··· MATERIAL PROVIDED

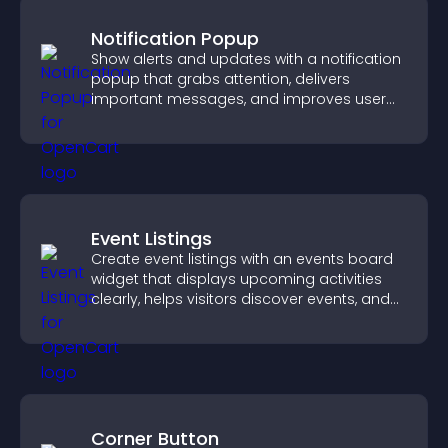
Notification Popup
Show alerts and updates with a notification
popup that grabs attention, delivers
important messages, and improves user
experience.
Event Listings
Create event listings with an events board
widget that displays upcoming activities
clearly, helps visitors discover events, and
supports easy management.
Corner Button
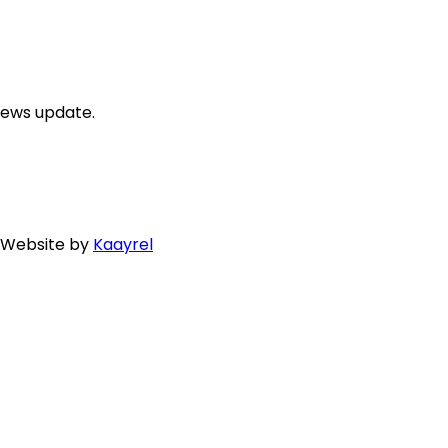
news update.
. Website by
Kaayrel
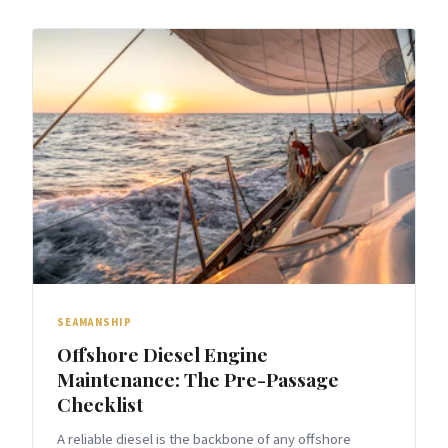
SEAMANSHIP
Offshore Diesel Engine
Maintenance: The Pre-Passage
Checklist
A reliable diesel is the backbone of any offshore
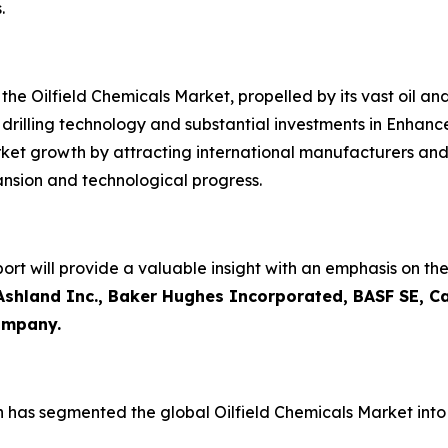
.
the Oilfield Chemicals Market, propelled by its vast oil an
ted drilling technology and substantial investments in Enha
rket growth by attracting international manufacturers and
ansion and technological progress.
ort will provide a valuable insight with an emphasis on th
Ashland Inc., Baker Hughes Incorporated, BASF SE, C
Company.
h has segmented the global Oilfield Chemicals Market int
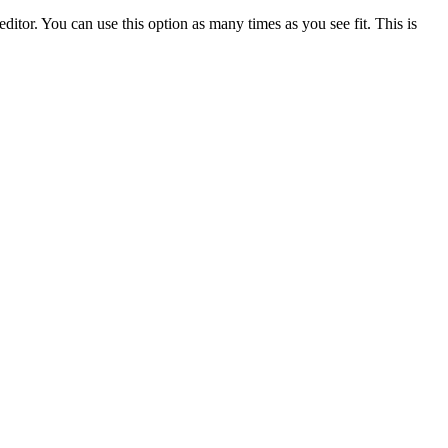
ditor. You can use this option as many times as you see fit. This is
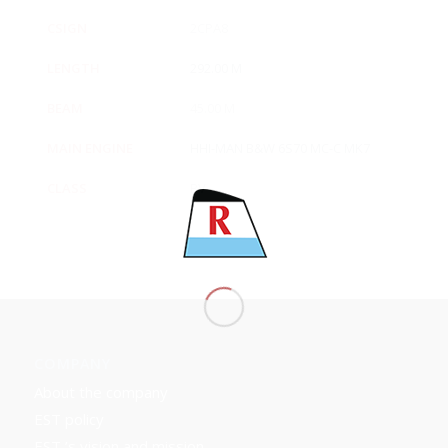
CSIGN
2CPA8
LENGTH
292.00 M
BEAM
45.00 M
MAIN ENGINE
HHI-MAN B&W 6S70 MC-C MK7
CLASS
BV
COMPANY
About the company
EST policy
EST ’s vision and mission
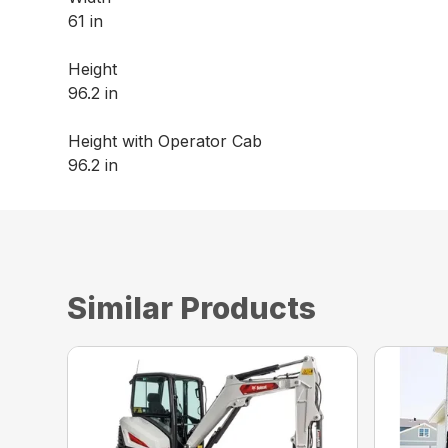
61 in
Height
96.2 in
Height with Operator Cab
96.2 in
Similar Products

······

#### [WHAT YOU WILL DO]
Your output should be the full set of entries above, restated word for word and free of pictures.

#### [WRITTEN ANSWER]
Notification Popup
Show alerts and updates with a notification
popup that grabs attention, delivers
important messages, and improves user
experience.
Event Listings
Create event listings with an events board
widget that displays upcoming activities
clearly, helps visitors discover events, and
supports easy management.
Corner Button
news update.
. Website by
Kaayrel
SEAMANSHIP
Offshore Diesel Engine
Maintenance: The Pre-Passage
Checklist
A reliable diesel is the backbone of any offshore
.
the Oilfield Chemicals Market, propelled by its vast oil an
ted drilling technology and substantial investments in Enha
rket growth by attracting international manufacturers and
ansion and technological progress.
ort will provide a valuable insight with an emphasis on th
Ashland Inc., Baker Hughes Incorporated, BASF SE, C
Company.
h has segmented the global Oilfield Chemicals Market int
ditor. You can use this option as many times as you see fit. This is
CSIGN
2CPA8
LENGTH
292.00 M
BEAM
45.00 M
MAIN ENGINE
HHI-MAN B&W 6S70 MC-C MK7
CLASS
BV
COMPANY
About the company
EST policy
EST ’s vision and mission
61 in
Height
96.2 in
Height with Operator Cab
96.2 in
Similar Products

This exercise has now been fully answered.